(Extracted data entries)
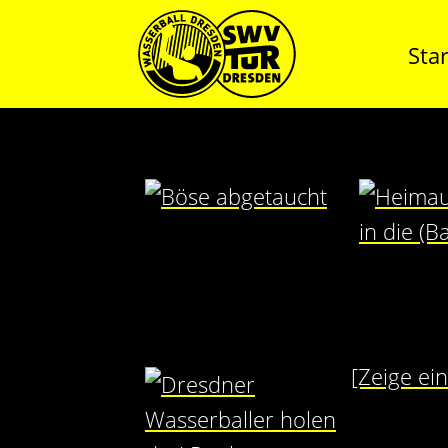
Star
[Zeige ei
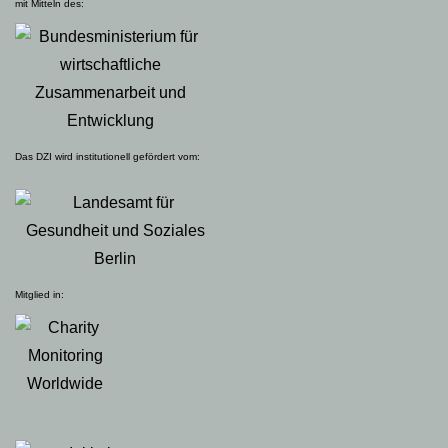
mit Mitteln des:
Das DZI wird institutionell gefördert vom:
Mitglied in:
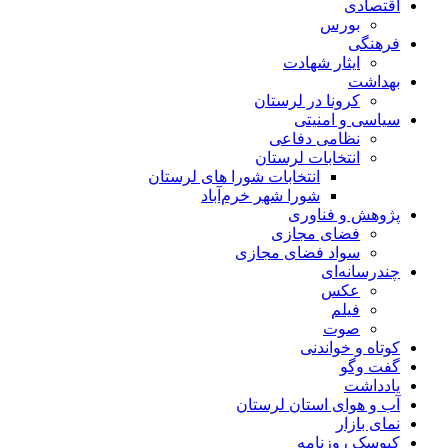
اقتصادی
بورس
فرهنگی
ایثار شهادت
بهداشت
کرونا در لرستان
سیاسی و امنیتی
نظامی دفاعی
انتخابات لرستان
انتخابات شورا های لرستان
شورا شهر خرم‌آباد
پژوهش و فناوری
فضای مجازی
سواد فضای مجازی
چندرسانه‌ای
عكس
فیلم
صوت
کوتاه و خواندنی
گفت وگو
یادداشت
آب و هوای استان لرستان
نمای بازار
کیوسک روزنامه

## WHAT IS NEEDED
The lines from the one holding "انتخابات لرستان" to the last line of the entries, both included: retype them exactly and give nothing else.

## OUTPUT FOR THIS EXERCISE
انتخابات لرستان
انتخابات شورا های لرستان
شورا شهر خرم‌آباد
پژوهش و فناوری
فضای مجازی
سواد فضای مجازی
چندرسانه‌ای
عكس
فیلم
صوت
کوتاه و خواندنی
گفت وگو
یادداشت
آب و هوای استان لرستان
نمای بازار
کیوسک روزنامه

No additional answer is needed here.